Items listed in a dataset:
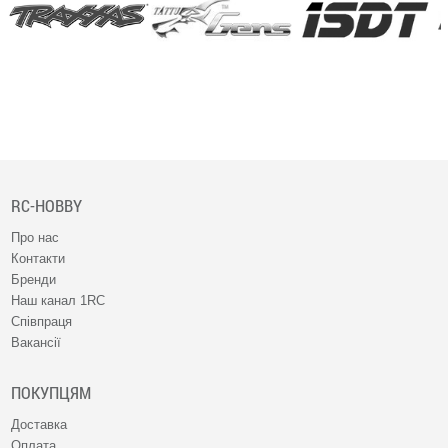
RC-HOBBY
Про нас
Контакти
Бренди
Наш канал 1RC
Співпраця
Вакансії
ПОКУПЦЯМ
Доставка
Оплата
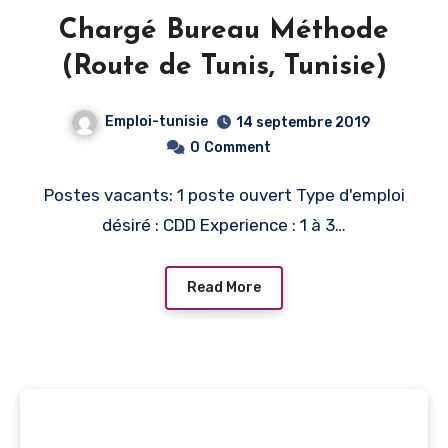
Chargé Bureau Méthode
(Route de Tunis, Tunisie)
Emploi-tunisie
14 septembre 2019
0
Comment
Postes vacants: 1 poste ouvert Type d'emploi
désiré : CDD Experience : 1 à 3…
Read More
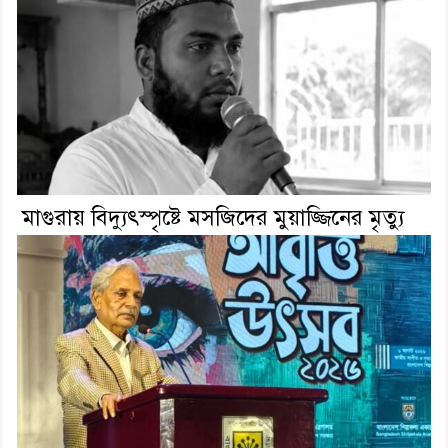
মাগুরায় বিদ্যুৎস্পৃষ্টে মসজিদের মুয়াজ্জিনের মৃত্যু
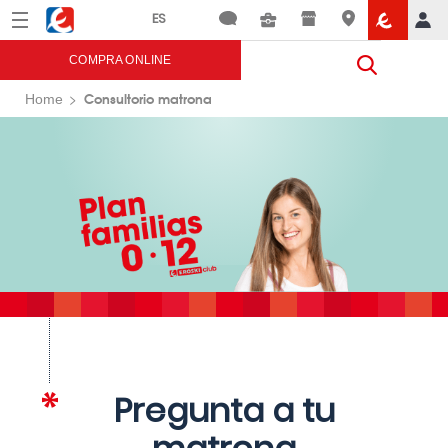
Menú
Eroski
COMPRA ONLINE
Consultorio matrona
Home
Pregunta a tu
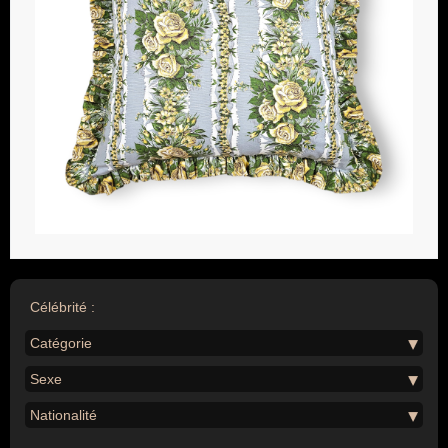
Célébrité :
Catégorie
Sexe
Nationalité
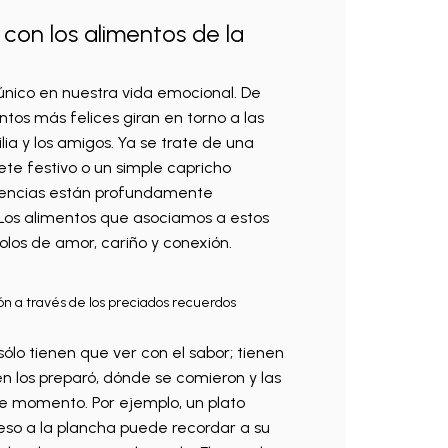
con los alimentos de la
ico en nuestra vida emocional. De
os más felices giran en torno a las
a y los amigos. Ya se trate de una
te festivo o un simple capricho
riencias están profundamente
Los alimentos que asociamos a estos
los de amor, cariño y conexión.
ón a través de los preciados recuerdos
ólo tienen que ver con el sabor; tienen
n los preparó, dónde se comieron y las
e momento. Por ejemplo, un plato
so a la plancha puede recordar a su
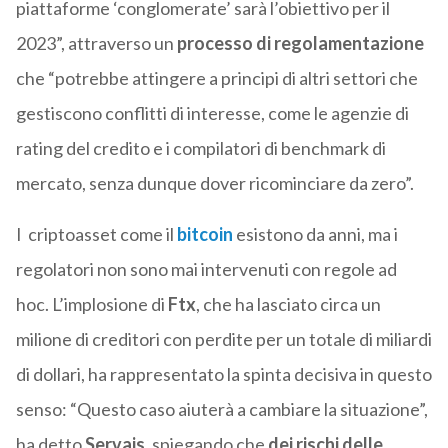
piattaforme ‘conglomerate’ sarà l’obiettivo per il
2023”, attraverso
un
processo di regolamentazione
che “potrebbe attingere a principi di altri settori che
gestiscono conflitti di interesse, come le agenzie di
rating del credito e i compilatori di benchmark di
mercato, senza dunque dover ricominciare da zero”.
I criptoasset come il
bitcoin
esistono da anni, ma i
regolatori non sono mai intervenuti con regole ad
hoc. L’implosione di
Ftx
, che ha lasciato circa un
milione di creditori con perdite per un totale di miliardi
di dollari, ha rappresentato la spinta decisiva in questo
senso: “Questo caso aiuterà a cambiare la situazione”,
ha detto
Servais
, spiegando che
dei rischi delle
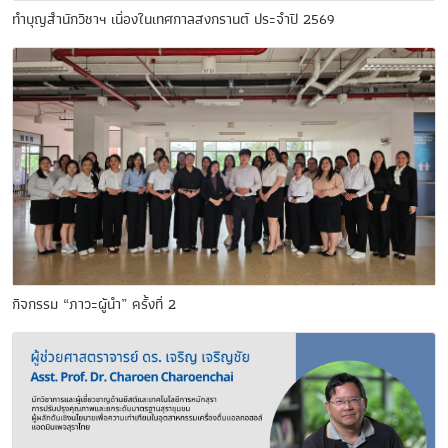
ทำบุญสำนักวิชาฯ เนื่องในเทศกาลสงกรานต์ ประจำปี 2569
กิจกรรม “ภาวะผู้นำ” ครั้งที่ 2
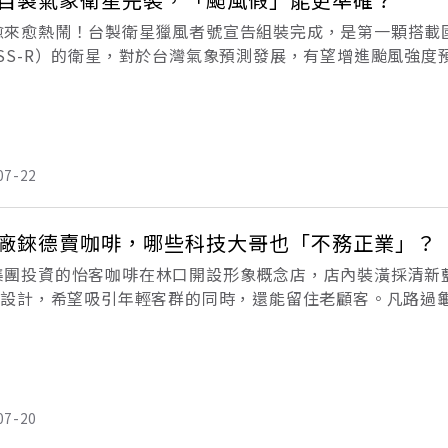
愈來愈熱鬧！台製衛星獵風者號宣告組裝完成，是第一顆搭載
NSS-R）的衛星，對於台灣氣象預測發展，有望增進颱風強度
天。2018年7月10日，強颱瑪莉亞襲台，許多人頂著風雨長
07-22
廠錸德賣咖啡，哪些科技大哥也「不務正業」？
集團投資的怡客咖啡在林口開設形象概念店，店內裝潢採清新
GO設計，希望吸引年輕客群的同時，還能留住老顧客。凡路過
調的小店面；推門進入，空氣中飄散著淡淡的咖啡香，伴隨著
搭配植
07-20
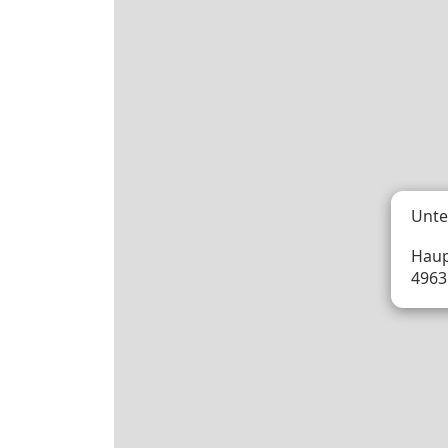
Unte
Haup
4963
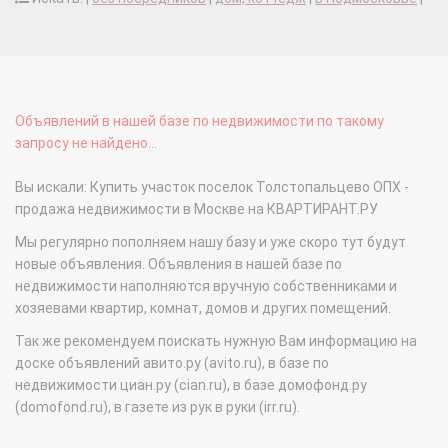
Объявлений в нашей базе по недвижимости по такому
запросу не найдено...
Вы искали: Купить участок поселок Толстопальцево ОПХ -
продажа недвижимости в Москве на КВАРТИРАНТ.РУ
Мы регулярно пополняем нашу базу и уже скоро тут будут
новые объявления. Объявления в нашей базе по
недвижимости наполняются вручную собственниками и
хозяевами квартир, комнат, домов и других помещений.
Так же рекомендуем поискать нужную Вам информацию на
доске объявлений авито.ру (avito.ru), в базе по
недвижимости циан.ру (cian.ru), в базе домофонд.ру
(domofond.ru), в газете из рук в руки (irr.ru).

● **WHAT THE EXERCISE ASKS**: Show all lines from the records above where the word "come" occurs.

● **SOLUTION FOR THIS EXERCISE**:
gestiscono conflitti di interesse, come le agenzie di
I criptoasset come il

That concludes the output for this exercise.